Dr Rakison's report, published in the New Scientist, states that the girls looked at the picture containing a happy face for longer than the scared one.

However, the boys looked at both images for an equal amount of time.

He concluded that the girls found the happy face puzzling as they were expecting to see the spider paired with a frightened face.The psychologist said these tests show that girls have a genetic predisposition to fear the arachnids in contrast with boys who do not.

"The experiments show that female 11-month-olds - but not males of the same age - learn the relation between a negative facial expression and fear-relevant stimuli such as snakes and spiders," Dr Rakison reported in the journal Evolution and Human Behaviour.

He linked the difference in results to our hunter-gatherer ancestry when he says women had to be wary of dangerous animals to protect their children, whereas men used more risky behaviour in order to be successful hunters.

Past surveys have shown that almost 6% of the population have a phobia of snakes and around 4% are scared of spiders.

However, women are around four times more likely to be affected than men.

Men now have no excuse but to help a woman in need when next summoned to remove an unwelcome visitor from the bath

On your bike, no way I am getting close to a big de-daw.




Sadly these people haven’t:

A history buff who recreates firearms from old wars accidentally fired a cannonball through the wall of his neighbour's home in Pennsylvania.

William Maser, 54, of Georges Township, fired the two-pound cannonball on Wednesday evening outside his home that ricocheted and hit a house 400 yards (365 meters) away.

The cannonball, about two inches in diameter, smashed through a window and a wall before landing in his neighbour's closet. Authorities said no one was hurt.

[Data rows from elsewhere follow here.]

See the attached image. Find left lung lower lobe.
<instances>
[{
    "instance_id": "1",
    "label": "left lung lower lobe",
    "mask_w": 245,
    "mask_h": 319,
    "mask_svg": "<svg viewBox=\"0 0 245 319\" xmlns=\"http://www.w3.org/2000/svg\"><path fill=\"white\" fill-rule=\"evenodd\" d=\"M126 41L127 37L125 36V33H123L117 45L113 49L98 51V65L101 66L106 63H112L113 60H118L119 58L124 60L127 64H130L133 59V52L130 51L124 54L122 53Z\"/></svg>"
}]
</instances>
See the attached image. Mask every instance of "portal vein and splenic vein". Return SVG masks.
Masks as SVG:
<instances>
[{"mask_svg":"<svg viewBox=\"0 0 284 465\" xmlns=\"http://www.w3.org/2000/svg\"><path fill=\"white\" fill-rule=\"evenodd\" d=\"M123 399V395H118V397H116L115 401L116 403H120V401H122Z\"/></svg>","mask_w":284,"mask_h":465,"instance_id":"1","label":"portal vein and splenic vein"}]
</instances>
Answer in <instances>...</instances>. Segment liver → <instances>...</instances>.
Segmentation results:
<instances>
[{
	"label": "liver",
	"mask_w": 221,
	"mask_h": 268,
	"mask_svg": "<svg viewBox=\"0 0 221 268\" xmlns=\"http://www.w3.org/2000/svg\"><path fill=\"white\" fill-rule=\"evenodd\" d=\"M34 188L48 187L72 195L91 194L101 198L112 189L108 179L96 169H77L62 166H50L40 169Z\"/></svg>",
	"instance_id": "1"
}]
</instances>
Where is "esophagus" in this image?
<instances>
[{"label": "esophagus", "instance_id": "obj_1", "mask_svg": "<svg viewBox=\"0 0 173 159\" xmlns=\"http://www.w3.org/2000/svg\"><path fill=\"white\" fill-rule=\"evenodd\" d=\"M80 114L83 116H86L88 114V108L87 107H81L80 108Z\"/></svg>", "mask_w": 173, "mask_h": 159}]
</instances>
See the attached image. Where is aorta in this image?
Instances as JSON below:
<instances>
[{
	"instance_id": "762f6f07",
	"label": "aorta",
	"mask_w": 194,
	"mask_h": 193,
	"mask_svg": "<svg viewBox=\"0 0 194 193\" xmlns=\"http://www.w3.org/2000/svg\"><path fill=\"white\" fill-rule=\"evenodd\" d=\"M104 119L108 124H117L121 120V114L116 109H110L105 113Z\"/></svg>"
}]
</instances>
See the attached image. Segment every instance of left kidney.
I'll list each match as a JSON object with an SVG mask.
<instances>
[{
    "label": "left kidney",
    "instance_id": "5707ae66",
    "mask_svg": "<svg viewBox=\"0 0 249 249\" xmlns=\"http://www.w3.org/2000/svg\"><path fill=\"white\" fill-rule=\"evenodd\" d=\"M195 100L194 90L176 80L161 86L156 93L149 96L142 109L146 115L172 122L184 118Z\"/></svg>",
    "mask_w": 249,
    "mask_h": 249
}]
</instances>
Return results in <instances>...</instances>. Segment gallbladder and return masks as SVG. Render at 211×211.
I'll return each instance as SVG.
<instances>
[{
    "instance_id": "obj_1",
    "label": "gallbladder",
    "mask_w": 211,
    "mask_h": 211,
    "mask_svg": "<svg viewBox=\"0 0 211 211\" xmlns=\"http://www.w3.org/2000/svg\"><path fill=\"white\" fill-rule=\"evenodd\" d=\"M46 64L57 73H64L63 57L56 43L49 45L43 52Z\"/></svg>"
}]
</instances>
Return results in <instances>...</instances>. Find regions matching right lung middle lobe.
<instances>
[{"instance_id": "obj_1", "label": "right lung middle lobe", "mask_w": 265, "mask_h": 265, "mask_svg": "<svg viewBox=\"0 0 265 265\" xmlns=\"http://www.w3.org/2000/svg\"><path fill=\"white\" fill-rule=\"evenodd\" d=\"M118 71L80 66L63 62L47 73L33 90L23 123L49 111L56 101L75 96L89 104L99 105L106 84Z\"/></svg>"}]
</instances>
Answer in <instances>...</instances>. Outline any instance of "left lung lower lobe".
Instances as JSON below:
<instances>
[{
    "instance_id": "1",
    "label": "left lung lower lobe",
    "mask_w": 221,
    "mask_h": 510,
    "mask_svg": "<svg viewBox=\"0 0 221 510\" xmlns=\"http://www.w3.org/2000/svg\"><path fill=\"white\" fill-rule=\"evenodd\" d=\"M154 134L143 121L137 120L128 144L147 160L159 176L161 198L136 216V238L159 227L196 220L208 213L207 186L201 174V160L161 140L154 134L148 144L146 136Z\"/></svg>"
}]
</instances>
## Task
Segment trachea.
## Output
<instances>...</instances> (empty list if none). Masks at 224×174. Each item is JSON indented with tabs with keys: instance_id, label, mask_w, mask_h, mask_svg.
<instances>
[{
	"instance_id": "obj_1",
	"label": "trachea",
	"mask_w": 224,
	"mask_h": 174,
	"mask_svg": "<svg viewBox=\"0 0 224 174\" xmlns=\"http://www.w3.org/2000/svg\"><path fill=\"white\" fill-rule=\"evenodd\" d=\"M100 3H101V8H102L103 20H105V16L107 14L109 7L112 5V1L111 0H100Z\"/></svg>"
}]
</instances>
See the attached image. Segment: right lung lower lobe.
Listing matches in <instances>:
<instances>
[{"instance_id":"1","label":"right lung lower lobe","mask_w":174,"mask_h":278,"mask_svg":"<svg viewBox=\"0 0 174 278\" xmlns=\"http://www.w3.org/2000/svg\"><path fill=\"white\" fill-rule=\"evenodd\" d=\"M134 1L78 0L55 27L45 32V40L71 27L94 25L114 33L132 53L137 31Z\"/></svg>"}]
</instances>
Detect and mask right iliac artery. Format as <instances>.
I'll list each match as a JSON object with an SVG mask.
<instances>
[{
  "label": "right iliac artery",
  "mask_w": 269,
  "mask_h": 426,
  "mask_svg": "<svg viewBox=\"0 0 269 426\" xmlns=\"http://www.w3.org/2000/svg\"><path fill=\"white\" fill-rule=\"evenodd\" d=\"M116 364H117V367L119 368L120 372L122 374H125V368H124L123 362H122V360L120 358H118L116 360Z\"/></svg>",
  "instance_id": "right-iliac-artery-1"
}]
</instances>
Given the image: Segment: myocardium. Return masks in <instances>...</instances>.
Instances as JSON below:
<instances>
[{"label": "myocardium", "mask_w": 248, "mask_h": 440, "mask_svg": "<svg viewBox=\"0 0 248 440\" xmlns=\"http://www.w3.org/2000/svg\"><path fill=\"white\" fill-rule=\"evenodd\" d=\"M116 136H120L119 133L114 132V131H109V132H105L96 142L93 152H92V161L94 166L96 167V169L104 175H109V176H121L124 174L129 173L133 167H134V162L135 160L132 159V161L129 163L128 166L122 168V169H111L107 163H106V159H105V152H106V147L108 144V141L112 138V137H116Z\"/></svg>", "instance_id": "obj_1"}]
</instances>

State police charged Mr. Maser with reckless endangerment, criminal mischief and disorderly conduct.

No one answered the phone on Friday at Maser's home.

He told WPXI-TV that recreating 19th century cannon is a longtime hobby. He added that he was sorry about the damage and would stop shooting them on his property.

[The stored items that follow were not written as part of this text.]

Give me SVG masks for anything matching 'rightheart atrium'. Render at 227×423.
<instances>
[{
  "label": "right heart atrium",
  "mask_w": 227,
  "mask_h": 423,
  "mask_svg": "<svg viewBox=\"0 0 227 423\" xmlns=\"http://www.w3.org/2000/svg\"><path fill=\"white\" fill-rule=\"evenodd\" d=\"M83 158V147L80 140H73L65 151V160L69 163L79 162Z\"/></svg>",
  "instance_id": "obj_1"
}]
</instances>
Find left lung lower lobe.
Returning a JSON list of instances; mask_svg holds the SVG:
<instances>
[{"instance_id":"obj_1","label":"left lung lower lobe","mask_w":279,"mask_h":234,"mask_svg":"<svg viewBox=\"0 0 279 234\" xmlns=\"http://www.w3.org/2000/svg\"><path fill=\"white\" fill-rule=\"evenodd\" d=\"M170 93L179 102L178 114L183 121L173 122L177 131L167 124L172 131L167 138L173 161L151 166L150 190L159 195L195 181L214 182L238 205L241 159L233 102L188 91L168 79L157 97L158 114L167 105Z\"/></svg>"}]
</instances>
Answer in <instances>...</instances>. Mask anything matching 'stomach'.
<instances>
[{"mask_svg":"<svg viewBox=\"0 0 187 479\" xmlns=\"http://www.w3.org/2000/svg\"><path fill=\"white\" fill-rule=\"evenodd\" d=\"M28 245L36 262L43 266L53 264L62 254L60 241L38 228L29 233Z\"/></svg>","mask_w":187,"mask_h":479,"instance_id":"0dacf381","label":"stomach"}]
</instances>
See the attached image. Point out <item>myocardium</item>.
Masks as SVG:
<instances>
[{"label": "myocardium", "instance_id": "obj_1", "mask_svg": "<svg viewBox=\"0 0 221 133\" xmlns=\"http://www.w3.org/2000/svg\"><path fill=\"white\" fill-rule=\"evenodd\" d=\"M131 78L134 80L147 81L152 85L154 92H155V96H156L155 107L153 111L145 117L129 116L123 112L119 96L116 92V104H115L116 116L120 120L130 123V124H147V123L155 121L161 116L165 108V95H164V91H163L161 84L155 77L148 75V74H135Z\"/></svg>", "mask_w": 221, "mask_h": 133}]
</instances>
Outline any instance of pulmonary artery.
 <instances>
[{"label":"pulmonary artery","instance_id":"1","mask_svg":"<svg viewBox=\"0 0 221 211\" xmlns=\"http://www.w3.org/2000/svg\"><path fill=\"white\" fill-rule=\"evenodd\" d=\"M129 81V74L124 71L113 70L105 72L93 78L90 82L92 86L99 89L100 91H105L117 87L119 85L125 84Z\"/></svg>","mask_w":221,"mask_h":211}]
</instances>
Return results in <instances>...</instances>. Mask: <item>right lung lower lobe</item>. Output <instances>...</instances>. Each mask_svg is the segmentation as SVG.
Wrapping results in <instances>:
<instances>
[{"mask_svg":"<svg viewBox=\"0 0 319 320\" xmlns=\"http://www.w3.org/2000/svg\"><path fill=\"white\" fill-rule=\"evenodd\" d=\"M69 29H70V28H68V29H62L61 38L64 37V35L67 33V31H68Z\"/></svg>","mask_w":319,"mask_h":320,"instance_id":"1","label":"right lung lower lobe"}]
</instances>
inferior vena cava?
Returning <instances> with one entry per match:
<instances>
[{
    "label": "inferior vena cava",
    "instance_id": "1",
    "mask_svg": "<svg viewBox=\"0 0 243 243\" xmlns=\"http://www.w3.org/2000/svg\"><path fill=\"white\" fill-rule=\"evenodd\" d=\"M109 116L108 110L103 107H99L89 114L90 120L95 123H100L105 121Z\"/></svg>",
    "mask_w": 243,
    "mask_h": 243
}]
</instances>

But the worst thing is that they let the Numpty keep the bloody cannon.


And finally:



Yet another “amazing” picture from Mars, up till now we have had the ‘alien head’ the ‘alien monolith’ and now Jesus:- If looked at from the right angle – and with disbelief suspended – this photo released by Nasa can appear to show the face and robed body of Christ.

The image was taken by a camera on NASA’s Mars Reconnaissance Orbiter on August 3 and published this week the view shows gullies near the edge of the Hale crater on southern Mars.

It remains to be seen whether the discovery will prove as lucrative as past examples.

In 2004, a decade-old cheese sandwich allegedly bearing a likeness of the Virgin Mary was sold to an online casino for nearly £15,000 and helped shift hundreds of T-shirts depicting the sandwich.

No it bloody doesn’t, it looks like Michael Jackson shaking hands with Elvis, and if you believe that I have a log that looks like Marylyn Monroe for sale.